The indigenous people of the Amazon have recently succeeded in blocking the construction of an illegal road on their land by accumulating video evidence using a drone, it has been reported.

It was last year that residents of communities between the town of Yurimaguas and the village of Lagunas in northern Peru found that construction of a new road on their own land had commenced, and there was every reason to believe that a company had undertaken the project without gaining approval from the appropriate authorities.

They quickly learned that the Peruvian government had not authorized the construction of this road, which had it been, would have been done through a consultative process with members of the affected communities.

Instead, the road was being constructed by a palm oil producer.

However, the burden of proof rested with the complainants. They had to demonstrate to the Lima authorities that a road was indeed under construction. Only then would the government take the necessary steps to stop the work.

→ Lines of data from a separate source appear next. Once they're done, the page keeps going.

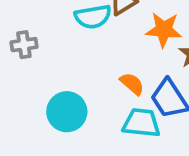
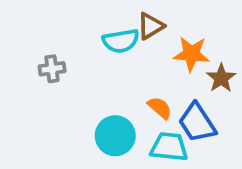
cyan circle: (67, 112) -> (115, 136), moved

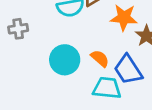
cyan circle: (115, 136) -> (65, 60), moved

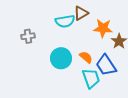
cyan trapezoid: (107, 88) -> (91, 78), turned 65

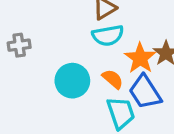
cyan semicircle: (65, 21) -> (108, 35), moved
orange star: (103, 28) -> (140, 58), moved, turned 30

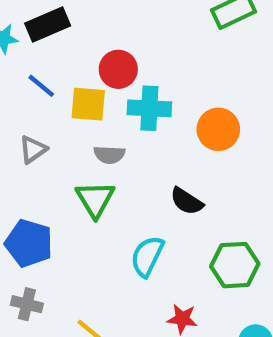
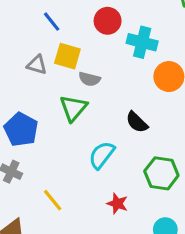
yellow square: (88, 104) -> (67, 56), moved
cyan cross: (149, 108) -> (142, 42), moved
gray triangle: (33, 149) -> (37, 65), turned 40

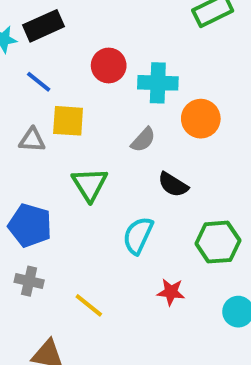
gray semicircle: (89, 79) -> (143, 140), moved, turned -50

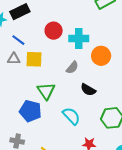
gray triangle: (32, 140) -> (14, 59), moved
blue pentagon: (30, 225) -> (30, 111), moved
cyan semicircle: (138, 235) -> (71, 116), turned 114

With financial support from Oxfam, the Inter-Ethnic Association for the Development of the Peruvian Rainforest (AIDESEP), an indigenous rights group based in Lima, has launched a drone equipped over the territories of injured communities a video camera.

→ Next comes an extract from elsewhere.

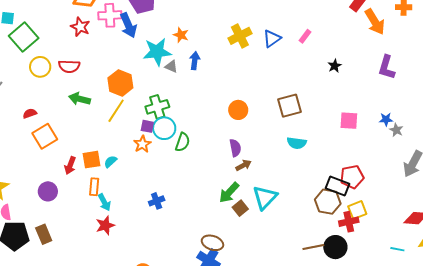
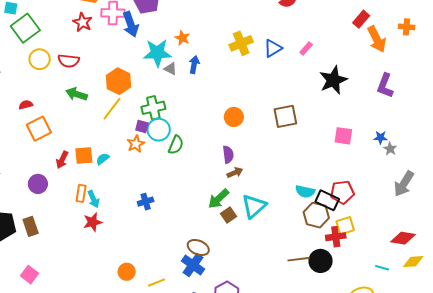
black star: (335, 66) -> (333, 80), size x2.0
cyan semicircle: (297, 143) -> (305, 191), moved
orange rectangle: (94, 187) -> (81, 193), moved

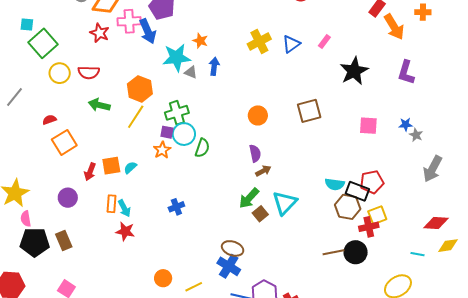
red star: (93, 222) -> (125, 231), turned 30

The device has allowed them, in recent months, to document changes in their lands and provide accurate and reliable location data.

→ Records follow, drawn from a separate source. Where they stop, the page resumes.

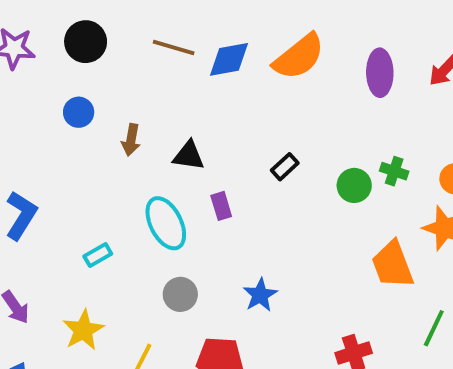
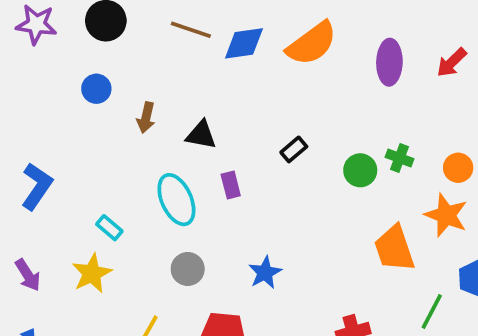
cyan rectangle: (98, 255) -> (109, 228), turned 68
yellow star: (83, 330) -> (92, 273), moved

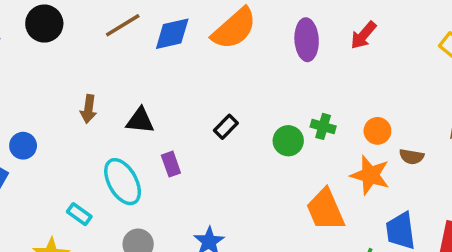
brown line: (191, 30) -> (123, 25), turned -45
blue circle: (96, 89) -> (23, 146), moved
cyan rectangle: (109, 228) -> (79, 214), moved

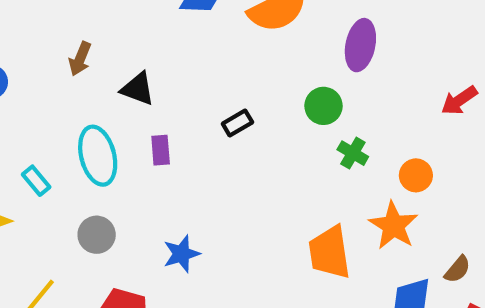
red arrow: (363, 35) -> (459, 100), moved
green circle: (288, 141) -> (324, 106), moved
brown semicircle: (412, 157) -> (458, 269), moved, turned -75

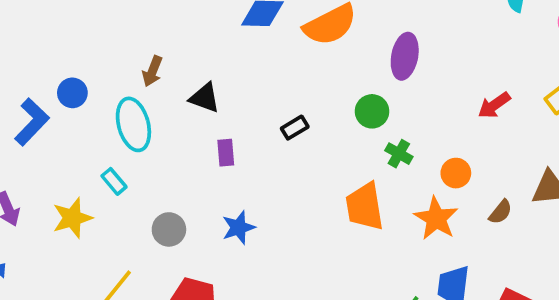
cyan ellipse: (98, 156) -> (133, 124), moved
orange trapezoid: (329, 252) -> (365, 207), moved
blue star: (182, 254) -> (238, 228), moved
brown semicircle: (458, 269) -> (500, 212), moved

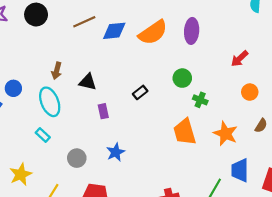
purple ellipse: (405, 56) -> (192, 31), moved
red arrow: (494, 105) -> (240, 59), moved
orange circle: (456, 173) -> (250, 92), moved
yellow star: (72, 218) -> (21, 174), moved

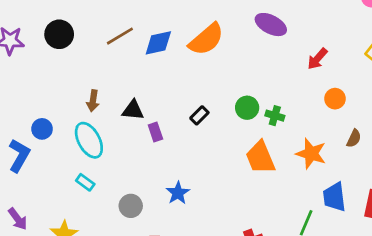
purple ellipse: (192, 31) -> (271, 25), moved, turned -60
green circle: (182, 78) -> (247, 108), moved
purple rectangle: (103, 111) -> (155, 132), moved

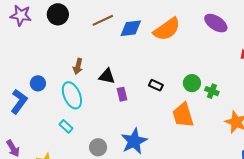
black rectangle: (199, 115) -> (156, 85), turned 64
orange trapezoid: (260, 157) -> (183, 115), moved
blue star: (178, 193) -> (134, 141), size x1.5

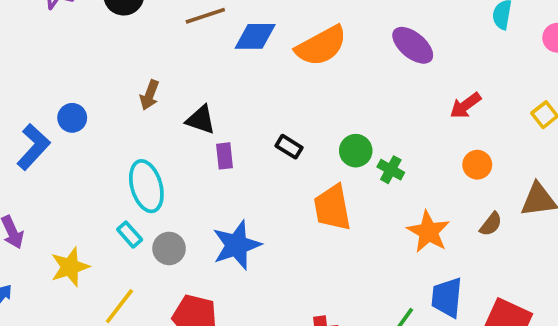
cyan ellipse: (72, 95) -> (146, 186), moved
cyan rectangle: (66, 126) -> (130, 235), moved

Community leaders now had the necessary evidence in hand, which they showed to government agencies. And as they hoped, “that led to the shutdown,” said Waldir Eulogio Azaña, a representative of AIDESEP.

Oxfam’s drone program is still just a pilot project, said Neal McCarthy, a director with the organization.

AIDESEP, which represents more than 100 communities, received approximately $ 25,000 from Oxfam to acquire the drone and teach leaders from different Amazonian communities to use it.
This first drone we financed was actually an experiment. But now that the experience has worked, one has to wonder how to make the program evolve.

AIDESEP had previously struggled to document cases of land rights violations.

The government was not satisfied with witness statements. And even geolocated photos picked up by smart phones were not enough, as they could have been tampered with, manipulated.
“They found that the evidence they were presenting was always questioned or pushed back on,” said McCarthy.

What drones can do is to present continuous images, without editing, from a known reference location and moving to the place of the offense to be documented.

“It’s pretty unimpeachable data,” said McCarthy.

While the drone program is still its infancy, Azaña says he’d like to see give a drone to each of the 109 federations the AIDESEP assists, and McCarthy agrees.

“This first drone we funded was really an experiment, but now we’re at the point where we see that the experiment has worked, and the next thing to do is to figure out how to bring the program to scale,” he said.